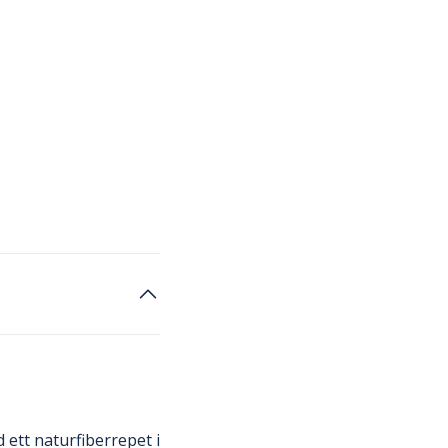
 ett naturfiberrepet i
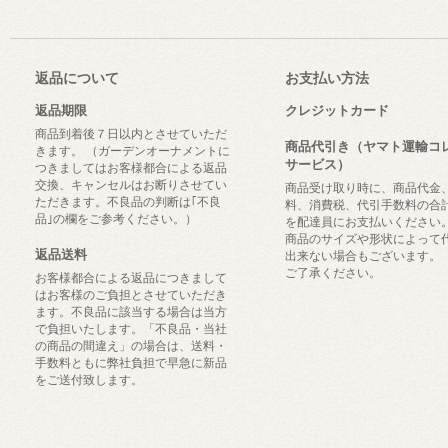
返品について
お支払い方法
返品期限
クレジットカード
商品到着後７日以内とさせていただ
商品代引き（ヤマト運輸コ
きます。 （ガーデンオーナメントに
サービス）
つきましてはお客様都合による返品
交換、キャンセルはお断りさせてい
商品受け取り時に、商品代金
ただきます。不良品の判断は｢不良
料、消費税、代引手数料の合
品｣の欄をご参考ください。）
を配達員にお支払いください
商品のサイズや形状によって
返品送料
出来ない場合もございます。
ご了承ください。
お客様都合による返品につきまして
はお客様のご負担とさせていただき
ます。不良品に該当する場合は当方
で負担いたします。「不良品・当社
の商品の間違え」の場合は、送料・
手数料ともに弊社負担で早急に新品
をご送付致します。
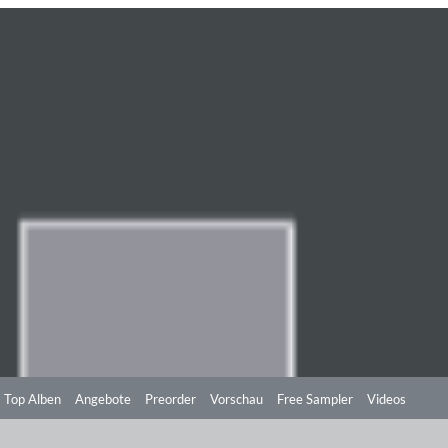
Top Alben
Angebote
Preorder
Vorschau
Free Sampler
Videos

---------------

__Exercise requirements__:
Give again, word for word, the line containing "ます。不良品に該当する場合は当方" and every line after it to the end of the records; leave out the pictures.

__Reply__:
ます。不良品に該当する場合は当方
で負担いたします。「不良品・当社
の商品の間違え」の場合は、送料・
手数料ともに弊社負担で早急に新品
をご送付致します。
Top Alben
Angebote
Preorder
Vorschau
Free Sampler
Videos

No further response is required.